A Gentleman in Moscow begins as a Bolshevik tribunal finds Count Alexander Rostov unrepentant for his aristocratic background and sentences him to house arrest in Moscow’s luxurious Metropol Hotel in 1922. The novel that follows tracks the Count’s life as he settles into the limitations of his new realm and Russia’s wildly shifting culture. As the title suggests he is above all else a gentleman, and one with whom it is a pleasure to accompany through his day-to-day life.
Ultimately, A Gentleman in Moscow is about an aristocratic young man who is forced to evolve as the world he was born into becomes nothing more than memory. Due to his confinement at the Metropol, the Count’s evolution is entirely one of the self since his options are limited. The story that Towles tells as the years pass and the Count settles into the life he creates within the walls of the grand hotel is both charming and inspiring; in it we readers will, no doubt, find lessons for our own (less confined) lives.
What’s more, perhaps readers will recognize the incredible gift of freedom. Sitting beside that campfire as the hot sun’s light slowly faded from the sky, I was certainly struck by the limitless possibilities my life of freedom affords me. But perhaps even more so, I found myself inspired by the astonishing free will the Count unearths even amidst the confines of his life at the Metropol. This is a novel to be savored. It is one that will stay with you, reader, long after the smile brought forth by the final pages has disappeared from your face.
Bibliography:
Towles, Amor. A Gentleman in Moscow. Viking: 2016.
A Few Great Passages:
“From the earliest age, we must learn to say good-bye to friends and family. We see our parents and siblings off at the stations; we visit cousins, attend schools, join the regiment; we marry, or travel abroad. It is part of the human experience that we are constantly gripping a good fellow by the shoulders and wishing him well, taking comfort from the notion that we will hear word of him soon enough” (14).
“[A]s a people, we Russians have proven unusually adept at destroying that which we have created” (290).
“‘Who would have imagined,’ he said, “when you were sentenced to life in the Metropol all those years ago, that you just became the luckiest man in all of Russia’” (292).

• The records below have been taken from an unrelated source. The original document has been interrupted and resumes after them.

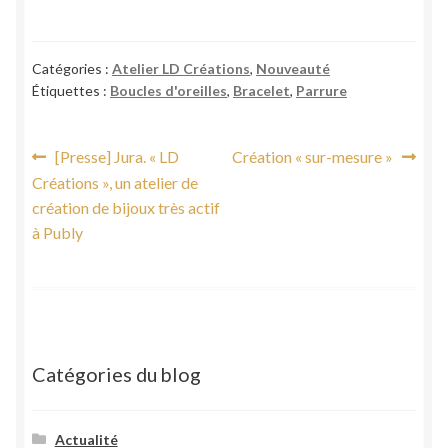
Catégories :
Atelier LD Créations
,
Nouveauté
Étiquettes :
Boucles d'oreilles
,
Bracelet
,
Parrure
Navigation
Article
Article
[Presse] Jura. « LD
Création « sur-mesure »
précédent :
suivant :
Créations », un atelier de
de
création de bijoux très actif
l’article
à Publy
Catégories du blog
Actualité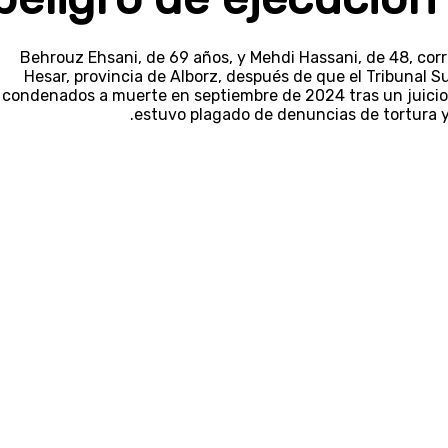
Behrouz Ehsani, de 69 años, y Mehdi Hassani, de 48, corr
Hesar, provincia de Alborz, después de que el Tribunal S
condenados a muerte en septiembre de 2024 tras un juicio
estuvo plagado de denuncias de tortura y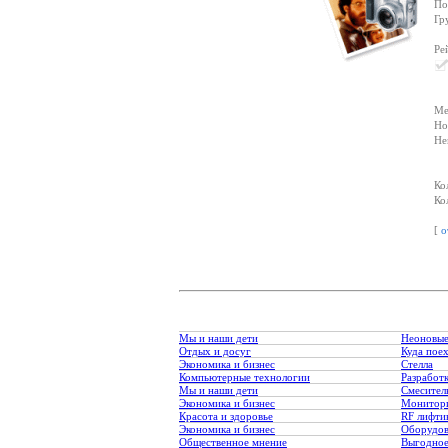
По
Гр
Ре
Ме
Но
Не
Ко
Ко
[
о
Мы и наши дети
Неоновые
Отдых и досуг
Куда пое
Экономика и бизнес
Стелла
Компьютерные технологии
Разработк
Мы и наши дети
Смесител
Экономика и бизнес
Монитори
Красота и здоровье
RF лифти
Экономика и бизнес
Оборудов
Общественное мнение
Выгодное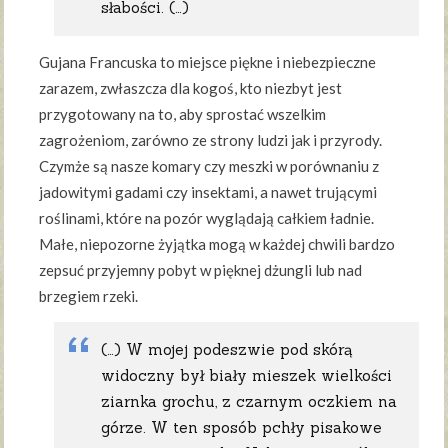
słabości. (…)
Gujana Francuska to miejsce piękne i niebezpieczne
zarazem, zwłaszcza dla kogoś, kto niezbyt jest
przygotowany na to, aby sprostać wszelkim
zagrożeniom, zarówno ze strony ludzi jak i przyrody.
Czymże są nasze komary czy meszki w porównaniu z
jadowitymi gadami czy insektami, a nawet trującymi
roślinami, które na pozór wyglądają całkiem ładnie.
Małe, niepozorne żyjątka mogą w każdej chwili bardzo
zepsuć przyjemny pobyt w pięknej dżungli lub nad
brzegiem rzeki.
(…) W mojej podeszwie pod skórą
widoczny był biały mieszek wielkości
ziarnka grochu, z czarnym oczkiem na
górze. W ten sposób pchły pisakowe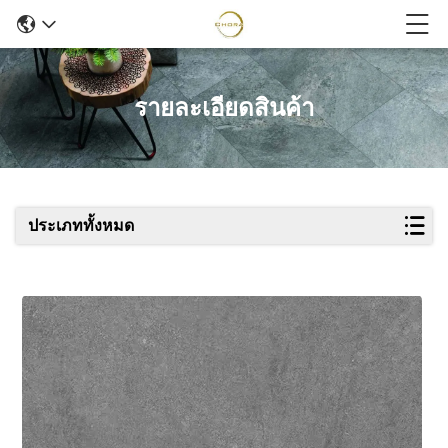
รายละเอียดสินค้า
ประเภททั้งหมด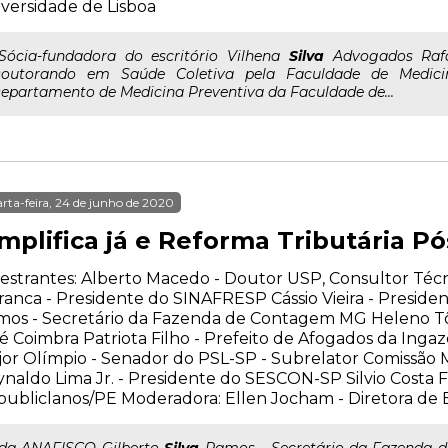
versidade de Lisboa
..Sócia-fundadora do escritório Vilhena
Silva
Advogados Rafa
outorando em Saúde Coletiva pela Faculdade de Medic
epartamento de Medicina Preventiva da Faculdade de...
rta-feira, 24 de junho de 2020
implifica já e Reforma Tributária P
estrantes: Alberto Macedo - Doutor USP, Consultor Té
anca - Presidente do SINAFRESP Cássio Vieira - Preside
os - Secretário da Fazenda de Contagem MG Heleno Tôr
é Coimbra Patriota Filho - Prefeito de Afogados da Ing
or Olímpio - Senador do PSL-SP - Subrelator Comissão M
naldo Lima Jr. - Presidente do SESCON-SP Silvio Costa 
ubliclanos/PE Moderadora: Ellen Jocham - Diretora d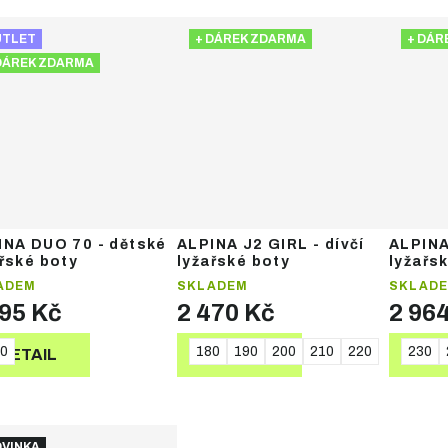
UTLET
+ DÁREK ZDARMA
+ DÁR
DÁREK ZDARMA
INA DUO 70 - dětské
ALPINA J2 GIRL - dívčí
ALPINA
řské boty
lyžařské boty
lyžařs
ADEM
SKLADEM
SKLAD
295 Kč
2 470 Kč
2 96
0
180
190
200
210
220
230
DETAIL
DETAIL
DE
VINKA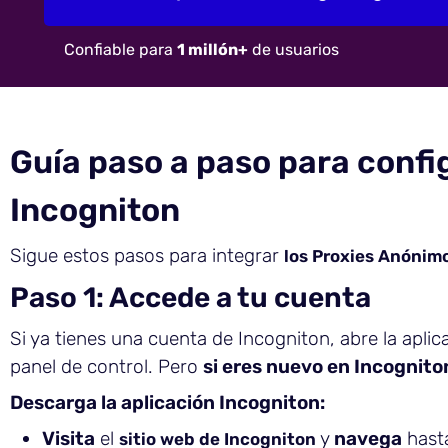
Confiable para
1 millón+
de usuarios
Guía paso a paso para confi
Incogniton
Sigue estos pasos para integrar
los Proxies Anónim
Paso 1: Accede a tu cuenta
Si ya tienes una cuenta de Incogniton, abre la aplic
panel de control. Pero
si eres nuevo en Incognito
Descarga la aplicación Incogniton:
Visita
el
y
navega
hasta
sitio web de Incogniton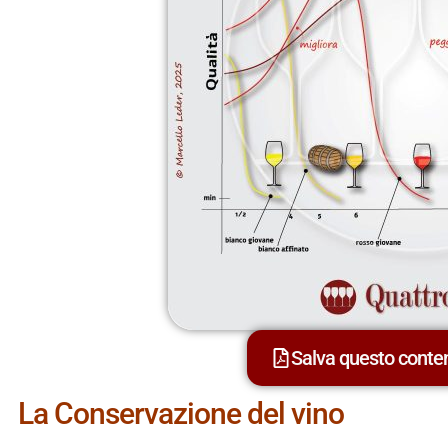
Salva questo cont
La Conservazione del vino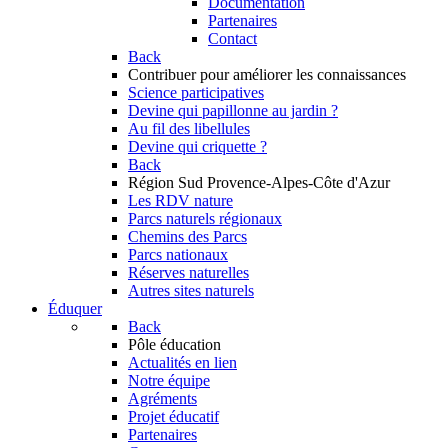
Documentation
Partenaires
Contact
Back
Contribuer
pour améliorer les connaissances
Science participatives
Devine qui papillonne au jardin ?
Au fil des libellules
Devine qui criquette ?
Back
Région Sud
Provence-Alpes-Côte d'Azur
Les RDV nature
Parcs naturels régionaux
Chemins des Parcs
Parcs nationaux
Réserves naturelles
Autres sites naturels
Éduquer
Back
Pôle éducation
Actualités en lien
Notre équipe
Agréments
Projet éducatif
Partenaires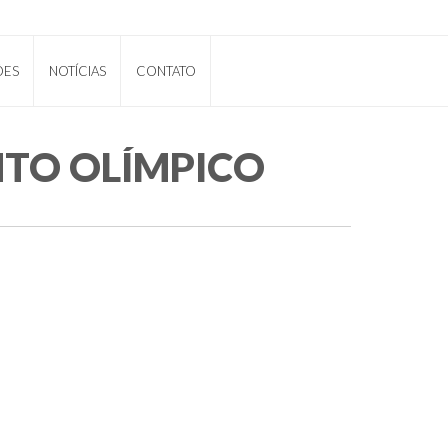
ÕES
NOTÍCIAS
CONTATO
TO OLÍMPICO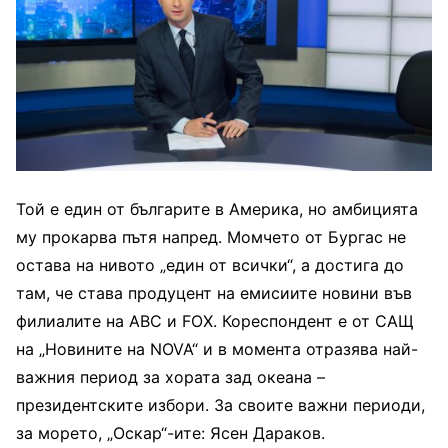
Той е един от българите в Америка, но амбицията
му прокарва пътя напред. Момчето от Бургас не
остава на нивото „един от всички“, а достига до
там, че става продуцент на емисиите новини във
филиалите на ABC и FOX. Кореспондент е от САЩ
на „Новините на NOVA“ и в момента отразява най-
важния период за хората зад океана –
президентските избори. За своите важни периоди,
за морето, „Оскар“-ите: Ясен Дараков.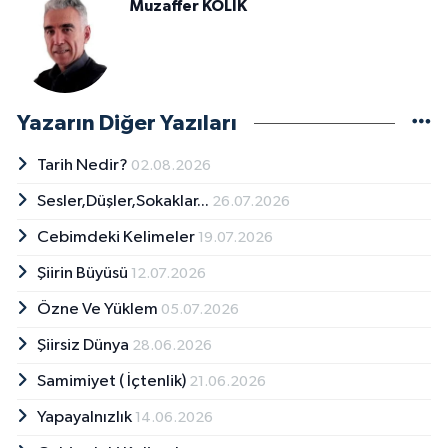
Muzaffer KOLİK
Yazarın Diğer Yazıları
Tarih Nedir?
02.08.2026
Sesler,Düşler,Sokaklar...
26.07.2026
Cebimdeki Kelimeler
19.07.2026
Şiirin Büyüsü
12.07.2026
Özne Ve Yüklem
05.07.2026
Şiirsiz Dünya
28.06.2026
Samimiyet ( İçtenlik)
21.06.2026
Yapayalnızlık
14.06.2026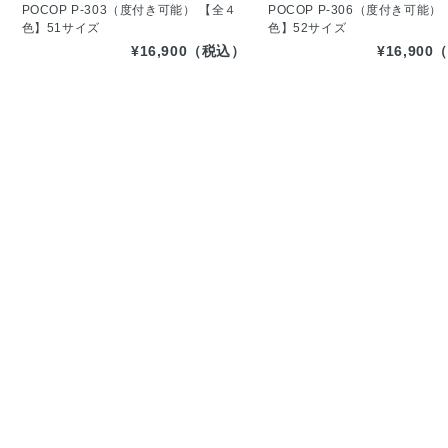
POCOP P-303（度付き可能） 【全４
POCOP P-306（度付き可能
色】51サイズ
色】52サイズ
¥16,900（税込）
¥16,90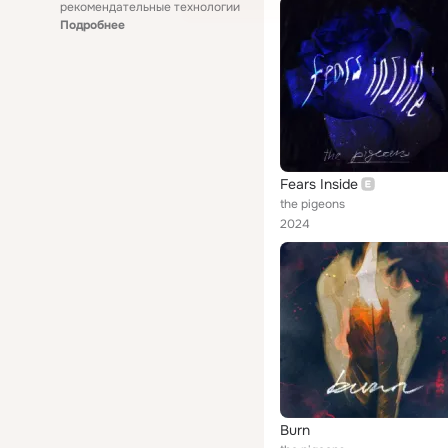
рекомендательные технологии
Подробнее
Fears Inside
the pigeons
2024
Burn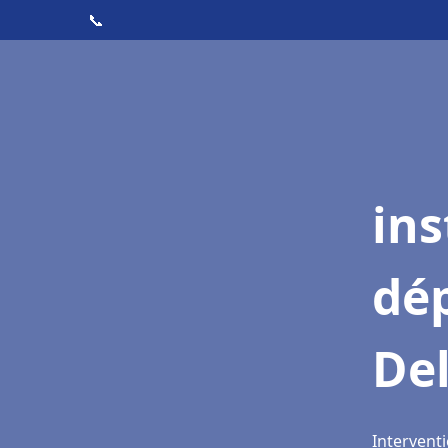
📞
ins
dé
Del
Interventi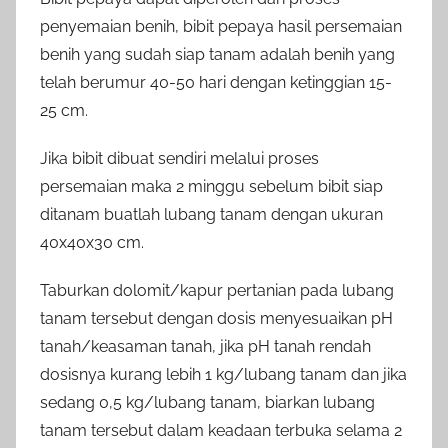
penyemaian benih, bibit pepaya hasil persemaian
benih yang sudah siap tanam adalah benih yang
telah berumur 40-50 hari dengan ketinggian 15-
25 cm.
Jika bibit dibuat sendiri melalui proses
persemaian maka 2 minggu sebelum bibit siap
ditanam buatlah lubang tanam dengan ukuran
40x40x30 cm.
Taburkan dolomit/kapur pertanian pada lubang
tanam tersebut dengan dosis menyesuaikan pH
tanah/keasaman tanah, jika pH tanah rendah
dosisnya kurang lebih 1 kg/lubang tanam dan jika
sedang 0,5 kg/lubang tanam, biarkan lubang
tanam tersebut dalam keadaan terbuka selama 2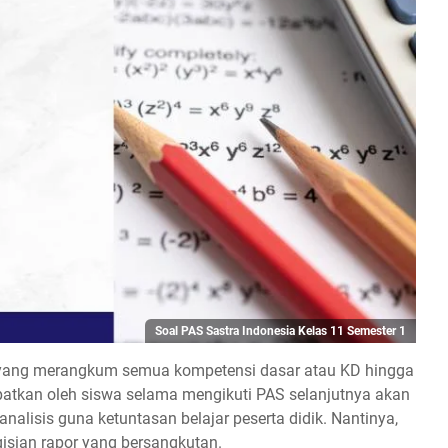
Soal PAS Sastra Indonesia Kelas 11 Semester 1
or yang merangkum semua kompetensi dasar atau KD hingga
apatkan oleh siswa selama mengikuti PAS selanjutnya akan
nalisis guna ketuntasan belajar peserta didik. Nantinya,
gisian rapor yang bersangkutan.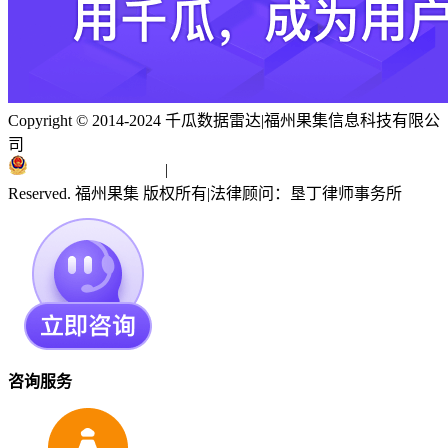
Copyright © 2014-2024 千瓜数据雷达
|
福州果集信息科技有限公
司
闽ICP备19018186号
|
闽公网安备 35010402351303号
Reserved. 福州果集 版权所有
|
法律顾问：垦丁律师事务所
咨询服务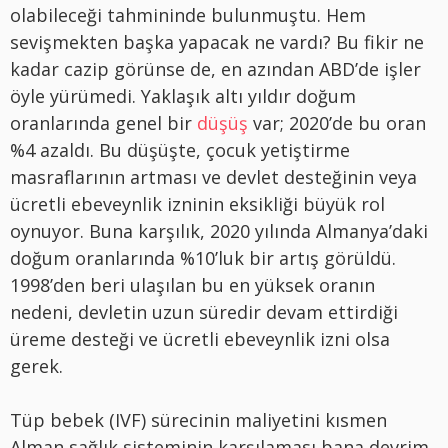
olabileceği tahmininde bulunmuştu. Hem
sevişmekten başka yapacak ne vardı? Bu fikir ne
kadar cazip görünse de, en azından ABD’de işler
öyle yürümedi. Yaklaşık altı yıldır doğum
oranlarında genel bir
düşüş
var; 2020’de bu oran
%4 azaldı. Bu düşüşte, çocuk yetiştirme
masraflarının artması ve devlet desteğinin veya
ücretli ebeveynlik izninin eksikliği büyük rol
oynuyor. Buna karşılık, 2020 yılında Almanya’daki
doğum oranlarında %10’luk bir artış görüldü.
1998’den beri ulaşılan bu en yüksek oranın
nedeni, devletin uzun süredir devam ettirdiği
üreme desteği ve ücretli ebeveynlik izni olsa
gerek.
Tüp bebek (IVF) sürecinin maliyetini kısmen
Alman sağlık sisteminin karşılaması bana devrim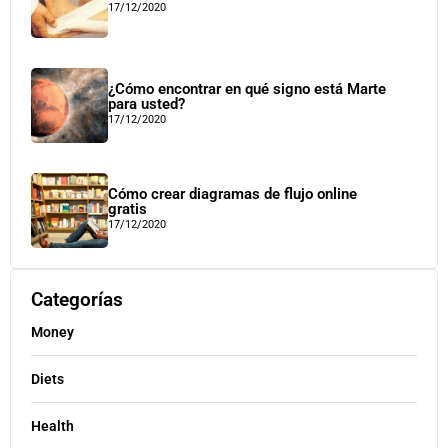
17/12/2020
¿Cómo encontrar en qué signo está Marte
para usted?
17/12/2020
Cómo crear diagramas de flujo online
gratis
17/12/2020
Categorías
Money
Diets
Health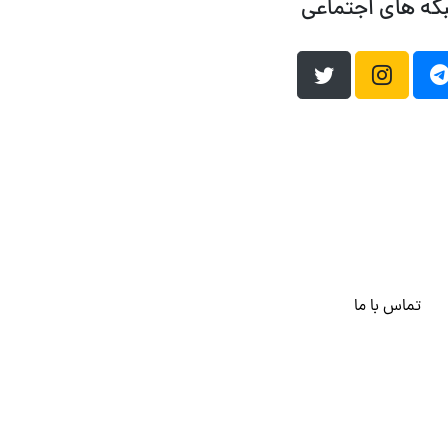
که های اجتماعی
تماس با ما
هاست وردپرس
فراداده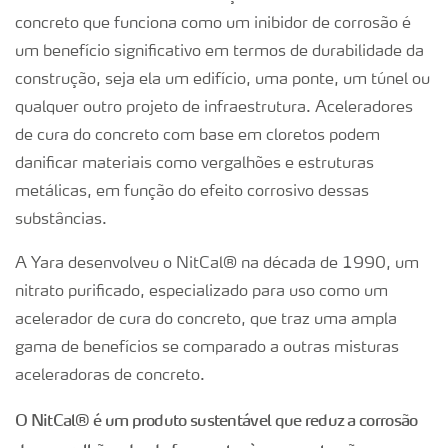
concreto que funciona como um inibidor de corrosão é
um benefício significativo em termos de durabilidade da
construção, seja ela um edifício, uma ponte, um túnel ou
qualquer outro projeto de infraestrutura. Aceleradores
de cura do concreto com base em cloretos podem
danificar materiais como vergalhões e estruturas
metálicas, em função do efeito corrosivo dessas
substâncias.
A Yara desenvolveu o NitCal® na década de 1990, um
nitrato purificado, especializado para uso como um
acelerador de cura do concreto, que traz uma ampla
gama de benefícios se comparado a outras misturas
aceleradoras de concreto.
O NitCal® é um produto sustentável que reduz a corrosão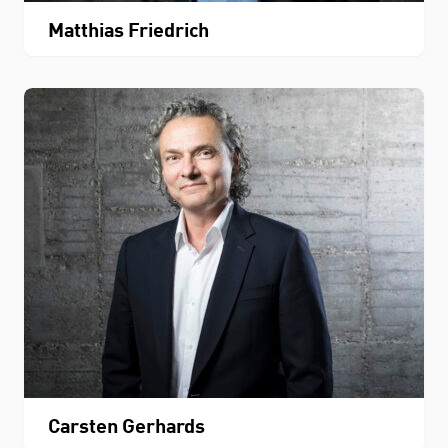
Matthias Friedrich
Carsten Gerhards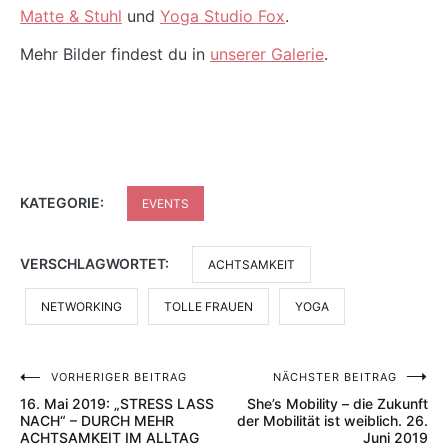
Matte & Stuhl
und
Yoga Studio Fox
.
Mehr Bilder findest du in
unserer Galerie
.
KATEGORIE:
EVENTS
VERSCHLAGWORTET:
ACHTSAMKEIT
NETWORKING
TOLLE FRAUEN
YOGA
VORHERIGER BEITRAG
NÄCHSTER BEITRAG
Beitragsnavigation
16. Mai 2019: „STRESS LASS
She’s Mobility – die Zukunft
NACH“ – DURCH MEHR
der Mobilität ist weiblich. 26.
ACHTSAMKEIT IM ALLTAG
Juni 2019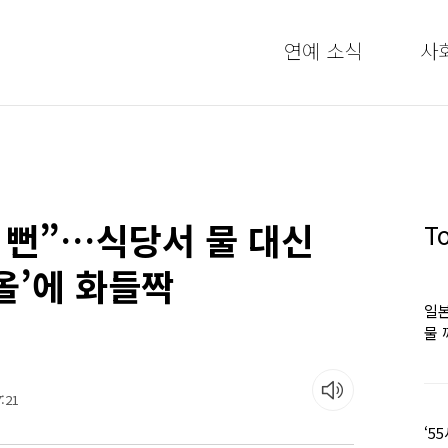
연예 소식
사
 뻔”…식당서 물 대신
T
올’에 화들짝
일본
물 
떠올
:21
‘5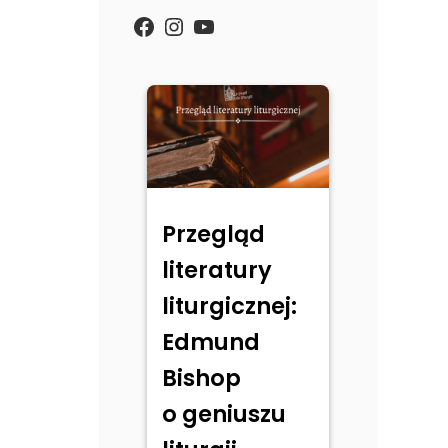
https://www.facebook.com/
Instagram
YouTube
Przegląd
literatury
liturgicznej:
Edmund
Bishop
o geniuszu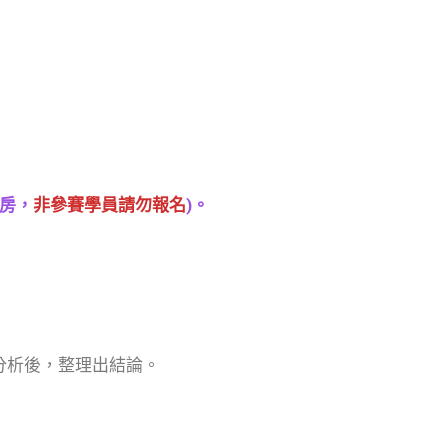
人房，
非參賽學員請勿報名
)。
分析後，整理出結論。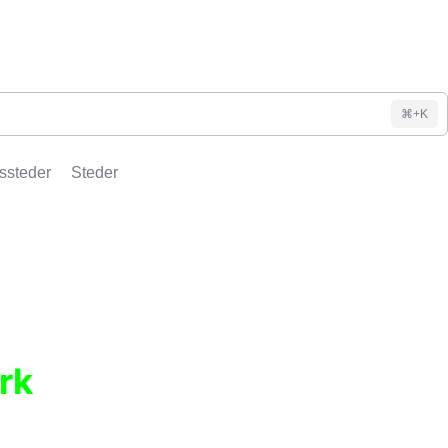
⌘+K
ssteder
Steder
rk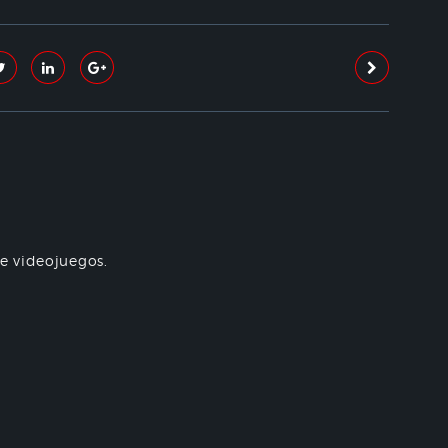
re videojuegos.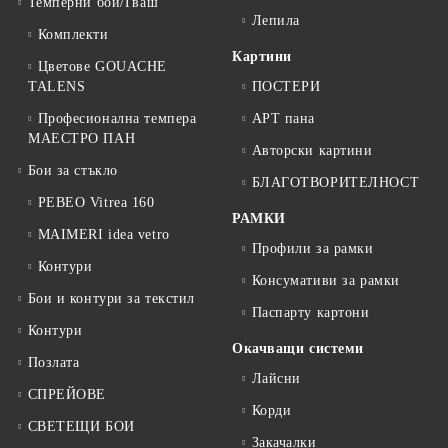
Темперни бои/Гваш
Лепила
Комплекти
Картини
Цветове GOUACHE
TALENS
ПОСТЕРИ
Професионална темпера
АРТ пана
МАЕСТРО ПАН
Авторски картини
Бои за стъкло
БЛАГОТВОРИТЕЛНОСТ
PEBEO Vitrea 160
РАМКИ
MAIMERI idea vetro
Профили за рамки
Контури
Консумативи за рамки
Бои и контури за текстил
Паспарту картони
Контури
Окачващи системи
Позлата
Лайсни
СПРЕЙОВЕ
Корди
СВЕТЕЩИ БОИ
Закачалки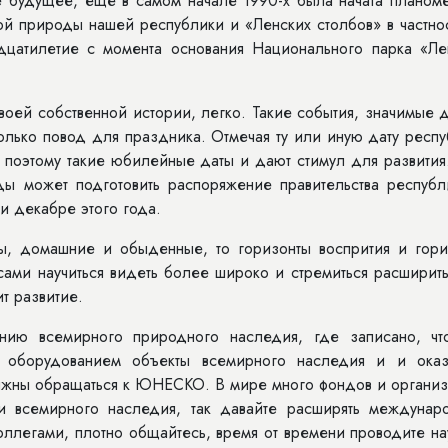
 будущее, еще в самом начале 1990-х была начата планоме
ой природы нашей республики и «Ленских столбов» в частно
дцатилетие с момента основания Национального парка «Ле
своей собственной истории, легко. Такие события, значимые 
олько повод для праздника. Отмечая ту или иную дату респ
, поэтому такие юбилейные даты и дают стимул для развити
ды может подготовить распоряжение правительства республ
и декабре этого года.
ы, домашние и обыденные, то горизонты воспрития и гори
ами научиться видеть более широко и стремиться расширить
т развитие.
ию всемирного природного наследия, где записано, чт
м оборудованием объекты всемирного наследия и и оказ
лжны обращаться к ЮНЕСКО. В мире много фондов и организ
 всемирного наследия, так давайте расширять междунар
коллегами, плотно общайтесь, время от времени проводите н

“The pace of evolution was not something to be frighted by. For while nature doesn’t have a stake in whether the wings of a peppered moth are black or white, it genuinely hopes that the peppered moth will persist. And that is why nature designed the forces of evolution to play out over generations rather than eons – to ensure that moths and men have a chance to adapt” (336).
“‘Looking back, it seems to me that there are people who play an essential role at every turn. And I don’t just mean the Napoleons who influence the course of history; I mean men and women who routinely appear at critical junctures in the progress of art, or commerce, or the evolution of ideas – as if Life itself has summoned them once again to help fulfill its purpose” (420-21).